■ Your instructions
Omit the pictures and return exactly the stretch of the material below from the line with "silivri@silivrininsesi1.com" through the line with "Modalidad de Enseñanza".

■ Records for the task
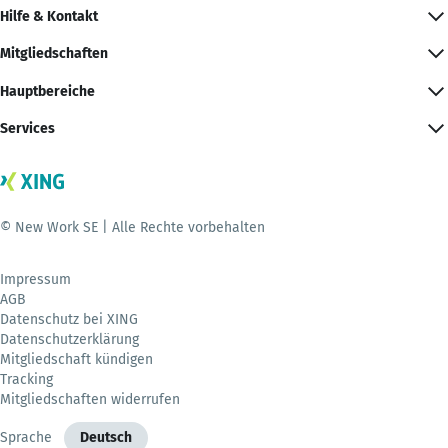
Hilfe & Kontakt
Mitgliedschaften
Hauptbereiche
Services
© New Work SE | Alle Rechte vorbehalten
Impressum
AGB
Datenschutz bei XING
Datenschutzerklärung
Mitgliedschaft kündigen
Tracking
Mitgliedschaften widerrufen
Sprache
Deutsch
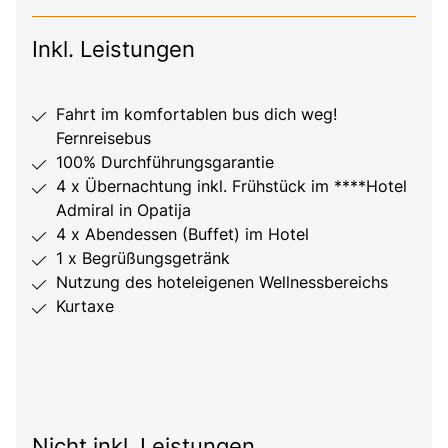
Inkl. Leistungen
Fahrt im komfortablen bus dich weg!
Fernreisebus
100% Durchführungsgarantie
4 x Übernachtung inkl. Frühstück im ****Hotel
Admiral in Opatija
4 x Abendessen (Buffet) im Hotel
1 x Begrüßungsgetränk
Nutzung des hoteleigenen Wellnessbereichs
Kurtaxe
Nicht inkl. Leistungen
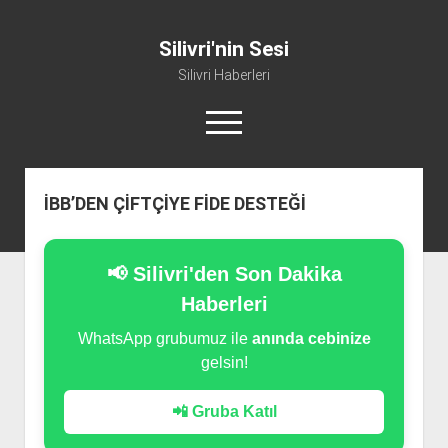
Silivri'nin Sesi
Silivri Haberleri
m
e
n
ü
whatsapp
facebook
youtube
silivri@silivrininsesi1.com
y
İBB’DEN ÇİFTÇİYE FİDE DESTEĞİ
ü
a
Manifesto
ç
Gündem
📢 Silivri'den Son Dakika
Haber
Haberleri
Spor
WhatsApp grubumuz ile
anında cebinize
gelsin!
Künye ve İletişim
📲 Gruba Katıl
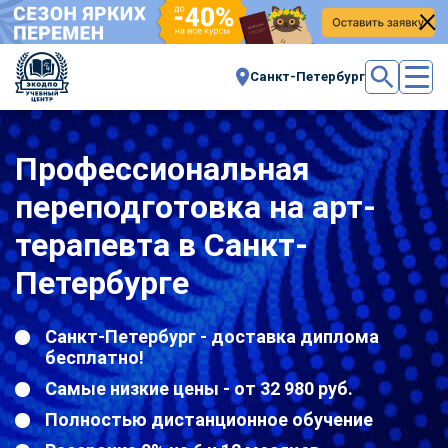
Санкт-Петербург
Профессиональная
переподготовка на арт-
терапевта в Санкт-
Петербурге
Санкт-Петербург - доставка диплома
бесплатно!
Самые низкие цены - от 32 980 руб.
Полностью дистанционное обучение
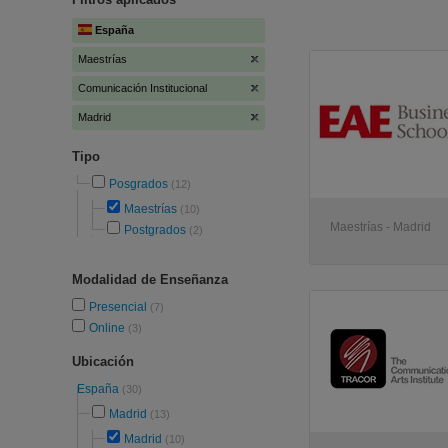
España
Maestrías
Comunicación Institucional
Madrid
Tipo
Posgrados
(12)
Maestrías
(10)
Maestrías - Madrid
Postgrados
(2)
Modalidad de Enseñanza
Presencial
(7)
Online
(3)
Ubicación
España
(30)
Madrid
(13)
Madrid
(10)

■ Solution for this exercise
silivri@silivrininsesi1.com
y
İBB’DEN ÇİFTÇİYE FİDE DESTEĞİ
ü
a
Manifesto
ç
Gündem
📢 Silivri'den Son Dakika
Haber
Haberleri
Spor
WhatsApp grubumuz ile
anında cebinize
gelsin!
Künye ve İletişim
📲 Gruba Katıl
Санкт-Петербург
Профессиональная
переподготовка на арт-
терапевта в Санкт-
Петербурге
Санкт-Петербург - доставка диплома
бесплатно!
Самые низкие цены - от 32 980 руб.
Полностью дистанционное обучение
España
Maestrías
Comunicación Institucional
Madrid
Tipo
Posgrados
(12)
Maestrías
(10)
Maestrías - Madrid
Postgrados
(2)
Modalidad de Enseñanza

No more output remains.